* [Exercise description] Would you count how many lines of the entries below include the word "Hava"? Give nothing but the number.

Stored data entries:
_ _ _

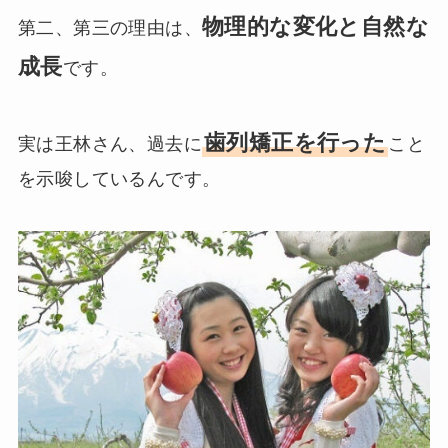
物理的な変化と自然な
第二、第三の理由は、
成長
です。
歯列矯正を行った
実は王林さん、過去に
こと
を示唆しているんです。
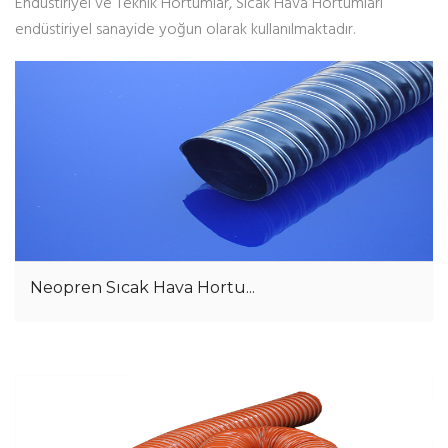
Endüstiriyel ve Teknik Hortumlar, Sıcak Hava Hortumları
endüstiriyel sanayide yoğun olarak kullanılmaktadır.
Neopren Sıcak Hava Hortu...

_ _ _

* [Task result] 2